== TASK DETAILS ==
The reply should hold nothing except the lines from the one with "למה כדאי ליצור איזון בסעודת החינה" through the end of the entries, duplicated exactly and with no pictures.

===

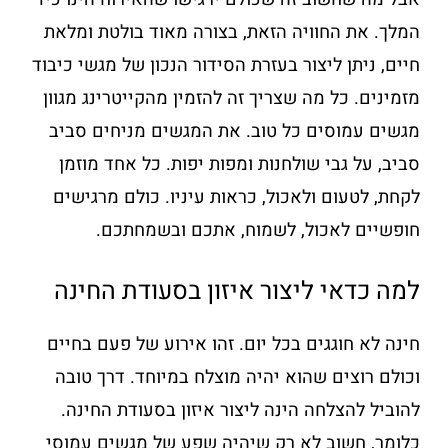
המלך. את החוויה הזאת, בצורה מאוד בולטת ומלאת
חיים, ניתן ליצור בעזרת הסידור הנכון של מגשי כיבוד
מזמינים. כל מה שצריך זה להזמין מהקייטרינג מגוון
מגשים עמוסים כל טוב. את המגשים מניחים סביב
סביב, על גבי שולחנות ומפות יפות. כל אחד מוזמן
לקחת, לטעום ולאכול, כראות עיניו. כולם מרגישים
חופשיים לאכול, לשמוח, אתכם ובשמחתכם.
למה כדאי ליצור איזון בסעודת החינה
חינה לא חוגגים בכל יום. זהו אירוע של פעם בחיים
וכולם רוצים שהוא יהיה מוצלח במיוחד. דרך טובה
להוביל להצלחה הינה ליצור איזון בסעודת החינה.
כלומר, חשוב לא רק שיהיה שפע של מגשים עמוסי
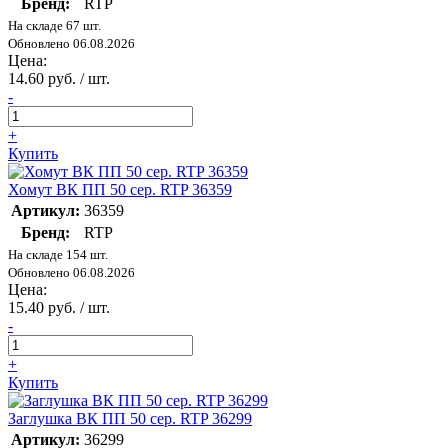
Бренд:
RTP
На складе 67 шт.
Обновлено 06.08.2026
Цена:
14.60 руб. / шт.
-
+
Купить
Хомут ВК ПП 50 сер. RTP 36359
Артикул:
36359
Бренд:
RTP
На складе 154 шт.
Обновлено 06.08.2026
Цена:
15.40 руб. / шт.
-
+
Купить
Заглушка ВК ПП 50 сер. RTP 36299
Артикул:
36299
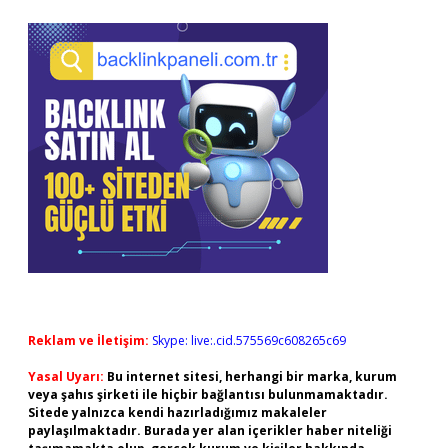
Reklam ve İletişim:
Skype: live:.cid.575569c608265c69
Yasal Uyarı:
Bu internet sitesi, herhangi bir marka, kurum
veya şahıs şirketi ile hiçbir bağlantısı bulunmamaktadır.
Sitede yalnızca kendi hazırladığımız makaleler
paylaşılmaktadır. Burada yer alan içerikler haber niteliği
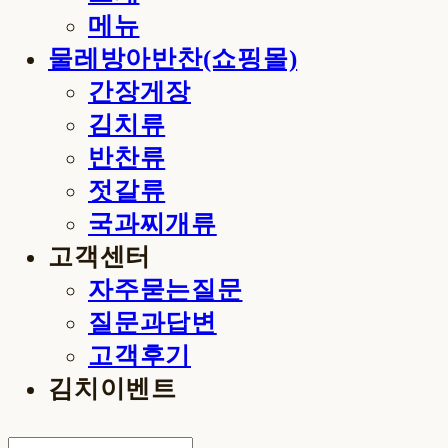
메뉴
물레방아반찬(쇼핑몰)
간장게장
김치류
반찬류
젓갈류
국과찌개류
고객센터
자주묻는질문
질문과답변
고객후기
김치이벤트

===

== EXERCISE SOLUTION ==
למה כדאי ליצור איזון בסעודת החינה
חינה לא חוגגים בכל יום. זהו אירוע של פעם בחיים
וכולם רוצים שהוא יהיה מוצלח במיוחד. דרך טובה
להוביל להצלחה הינה ליצור איזון בסעודת החינה.
כלומר, חשוב לא רק שיהיה שפע של מגשים עמוסי
Бренд:
RTP
На складе 67 шт.
Обновлено 06.08.2026
Цена:
14.60 руб. / шт.
-
+
Купить
Хомут ВК ПП 50 сер. RTP 36359
Артикул:
36359
Бренд:
RTP
На складе 154 шт.
Обновлено 06.08.2026
Цена:
15.40 руб. / шт.
-
+
Купить
Заглушка ВК ПП 50 сер. RTP 36299
Артикул:
36299
Reklam ve İletişim:
Skype: live:.cid.575569c608265c69
Yasal Uyarı:
Bu internet sitesi, herhangi bir marka, kurum
veya şahıs şirketi ile hiçbir bağlantısı bulunmamaktadır.
Sitede yalnızca kendi hazırladığımız makaleler
paylaşılmaktadır. Burada yer alan içerikler haber niteliği
메뉴
물레방아반찬(쇼핑몰)
간장게장
김치류
반찬류
젓갈류
국과찌개류
고객센터
자주묻는질문
질문과답변
고객후기
김치이벤트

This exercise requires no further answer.